The Coming of Age Day (Seijin no Hi) festival in Japan is celebrated on the second Monday in January, and honours young Japanese who reach the age of 20 in the current year (from April to April). Twenty marks the transition to adulthood, and is also the age at which it becomes legal to drink, smoke, gamble and apply for credit cards without the consent of parents. The legal voting age was lowered from 20 to 18 in 2015.
The modern Coming of Age Day holiday dates from 1948, but such ceremonies have been held in Japan since time immemorial. Official coming-of-age ceremonies usually take place at municipal offices in the morning, with speeches and gift-giving, but the fun really begins later in the day when the newly recognised adults attend parties with family and friends.
Many girls wear furisode, a special type of formal kimono for unmarried women with extra-long sleeves and elaborate designs, and zori sandals.
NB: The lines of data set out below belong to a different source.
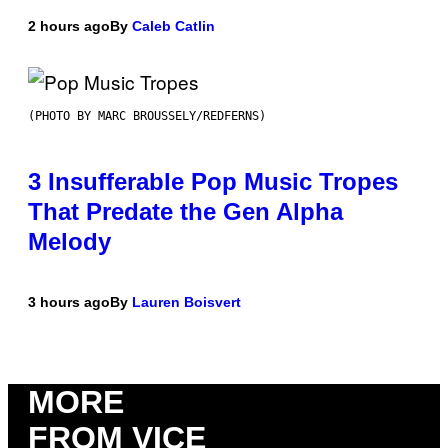
2 hours ago
By
Caleb Catlin
(PHOTO BY MARC BROUSSELY/REDFERNS)
3 Insufferable Pop Music Tropes
That Predate the Gen Alpha
Melody
3 hours ago
By
Lauren Boisvert
MORE
FROM VICE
A lengthy visit to a beauty salon to get their hair done and to dress up is a must. Being very expensive, their outfits are often borrowed or rented for the occasion.
Men sometimes wear traditional costumes, but nowadays many wear a suit and tie. After the ceremony, the young adults will celebrate by going to parties or visiting popular venues such as Tokyo Disneyland, though in recent years these celebrations have occasionally turned raucous and led to arrests.
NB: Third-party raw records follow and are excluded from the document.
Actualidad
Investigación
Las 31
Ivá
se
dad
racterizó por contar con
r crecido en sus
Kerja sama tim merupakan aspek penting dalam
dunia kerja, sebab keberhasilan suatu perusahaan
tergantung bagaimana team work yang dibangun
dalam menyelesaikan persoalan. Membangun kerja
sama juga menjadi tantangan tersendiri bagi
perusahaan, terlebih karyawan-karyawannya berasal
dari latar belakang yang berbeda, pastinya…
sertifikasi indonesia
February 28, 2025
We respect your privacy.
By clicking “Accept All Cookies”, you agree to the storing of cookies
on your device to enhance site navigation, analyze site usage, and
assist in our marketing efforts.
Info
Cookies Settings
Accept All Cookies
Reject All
In earlier centuries, puberty signalled the start of adulthood – around 15 for boys, 13 for girls. Unlike modern times, a rite of passage tested children’s ability to behave as adults. A boy from a farming community was expected to carry a heavy bag of rice a certain distance, for example, while a girl might have to prove her weaving skills. Today, according to some older Japanese, young people feel that merely attending a coming-of-age ceremony is enough, and any suggestion that they should prove themselves worthy of adult status is deemed a very old-fashioned notion.